Farm update, early July

As summer arrives, our attention is shifting to the main field, where beans, corn, okra, potatoes, sorghum, tomatillos, and more are coming on strong. Above, you see a healthy set of edamame plants, already setting their pods. We’ve been harvesting the first potatoes and green beans for ourselves, and enjoying them immensely. Look for both at market next Saturday.

The market garden is in transition, with virtually all the spring crops out and summer items getting started. Tomatoes, peppers, green beans, sweet potatoes, squash, and cucumbers are all growing, but not yet ready for harvests. We always get a late start on these items because of the cooler conditions in our valley, and this year were set back even more by some trouble with our indoor starts. In some cases, too, transplanting/seeding summer items in the garden is delayed by waiting for spring crops to finish. This was especially true for our beet beds, which took forever to mature, delaying the tomato transplants that were intended to follow. Right now the market garden looks strangely barren, with so many beds in transition, and with all the garlic beds temporarily empty now that we’ve finished the garlic harvest.

There are many updates for the animals as well. We finally got around to a long-intended project, moving the goat’s paddocks and hoophouse up onto a brushy ridge over our vegetable field.
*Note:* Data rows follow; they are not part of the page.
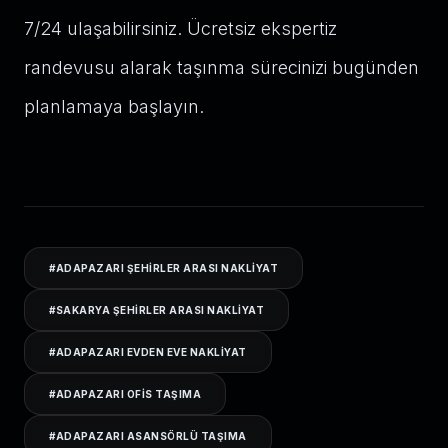
7/24 ulaşabilirsiniz. Ücretsiz ekspertiz
randevusu alarak taşınma sürecinizi bugünden
planlamaya başlayın.
#
ADAPAZARI ŞEHIRLER ARASI NAKLIYAT
#
SAKARYA ŞEHIRLER ARASI NAKLIYAT
#
ADAPAZARI EVDEN EVE NAKLIYAT
#
ADAPAZARI OFIS TAŞIMA
#
ADAPAZARI ASANSÖRLÜ TAŞIMA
They’re now in heaven with lots of fresh browse to eat; we’ll be rotating their area every 3-4 weeks through the summer to keep providing fresh food and to help manage worms.

We’ve added four young ducks, intending two for summer meat and two for future eggs and more ducks. One Ameracauna hen is sitting on five eggs, which are due to hatch sometime next week. We also got our summer shipment of chicks and turkeys in, adding another 25 birds to the rotation. Below are the turkey poults:

And here are the chicks:

These are all from Sandhill Preservation Center, a fantastic small family outfit in Iowa that specializes in preserving rare heritage breeds. In this batch, we have more Black Ameracaunas to match our existing flocks, plus two varieties of Rhode Island Reds. Last year, we felt our one RIR rooster was the best tasting of any breed, and they’re supposed to be decent layers as well, so we ordered more. These are straight-run, meaning mixed genders, which we like because the young roosters become our winter meat supply and we can keep the hens for laying. We’ll be writing more about these later, including our new trial methods of brooding chicks on a more natural diet than processed chicken feed.

Other projects have including running a temporary water line to the main field in anticipation of normal drier summer conditions, and another up to the goat’s new paddock. We’re still finishing the fencing on the main field, including stringing electric wire along the top now that the corn is beginning to form tassels and raccoon season can’t be far away.

And, of course, lots of weeding, hoeing, bad-bug-squishing, and all the other day-to-day tasks it takes to keep this place running. The weather has been really cooperative, with rain timed once or twice a week and recent temperatures quite enjoyable. So far it’s really been an excellent growing season for us, and we’re looking forward to delving into the heart of our market season with the full garlic, edamame, potatoes, and more.